365 Muse

365 Muse : creative non fiction or fiction musings based on one musical album every day for a year. My muse. My musings. My eclectic music collection.
Welcome to my challenge.




Monday, December 20, 2010

Rock Lobster








The B-52's









I have always loved lobster. There are stories of me, high chair age being taken out to dinner, ordering a Maine lobster boiled and not only finishing the whole thing off, but barely needing help getting into it. I don’t doubt this. I would have been perfectly happy living off the crustaceans. My ideal world being the daughter of a lobsterman.



When I was about 10, my mother and I took a trip to Nova Scotia for a Lobster Festival. I had a blast. My memory and my mother confirmed, I ate lobster for three meals a day for about a week. I remember two things about this trip from so long ago. First, a poor person dressed up in a lobster suit. I wanted the suit. Second was that we ate several meals at what amounted to church suppers. This is memorable to me only because it was THE LAST kind of venue my mother would have felt comfortable doing. I often wondered if we ended up there because it was the only game in town. Many years later when I asked, she laughed and said I was right. It was the church supper or nothing.

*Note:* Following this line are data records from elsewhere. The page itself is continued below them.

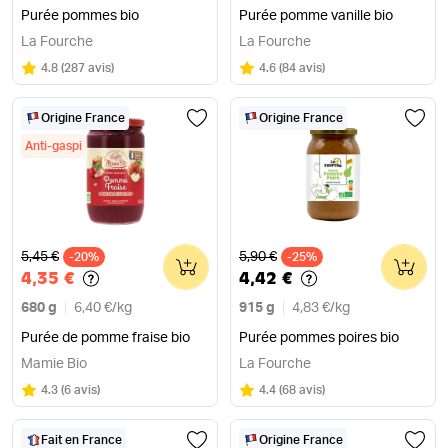
Purée pommes bio
Purée pomme vanille bio
La Fourche
La Fourche
Note
sur 5
Note
sur 5
4.8
(
287 avis
)
4.6
(
84 avis
)
Origine France
Origine France
Anti-gaspi
Ancien prix
Ancien prix
5,45 €
5,90 €
-20%
0
-25%
0
4,35 €
4,42 €
680 g
6,40 €
/
kg
915 g
4,83 €
/
kg
Purée de pomme fraise bio
Purée pommes poires bio
Mamie Bio
La Fourche
Note
sur 5
Note
sur 5
4.3
(
6 avis
)
4.4
(
68 avis
)
Fait en France
Origine France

It’s been only recently that I’ve been brave enough to cook them at home. It’s surprisingly simple. I credit M. with that. It wasn’t that I had hesitation about tossing these live creatures into a pot. After all they are the sea’s cockroaches. It was that I wasn’t sure how long to cook them.


It’s funny. Lobsters are one of the few things I ate that I have no reservations about knowing what they are, where they come from and that I am clearly eating them.


M’s favorite lobster story though took place when we were back in school and just dating. We’d gone to a local restaurant for some significant occasion, now long forgotten. But the restaurant had a twin lobster special. My eyes lit up and M. insisted I should go for it. I did.


The lobsters arrived, propped up against each other like a dancing couple. Just shy of Daryl Hannah in Splash, I set to work and breaking them down, no meat let in shell. As the meal is going on, M. is growing more and more amused. After a while, I insisted on knowing what was tickling him.


Unbeknownst to me, at the table behind us was a family with two children. A boy, about 8 was facing me. M. said when my dinner arrived his eyes grew big, but as I proceeded to dissect the critter leaving it a mass of shells, his expressions grew more animate.


I felt terrible for weeks. But it has not quelled my desire for a lobster at any chance I can get.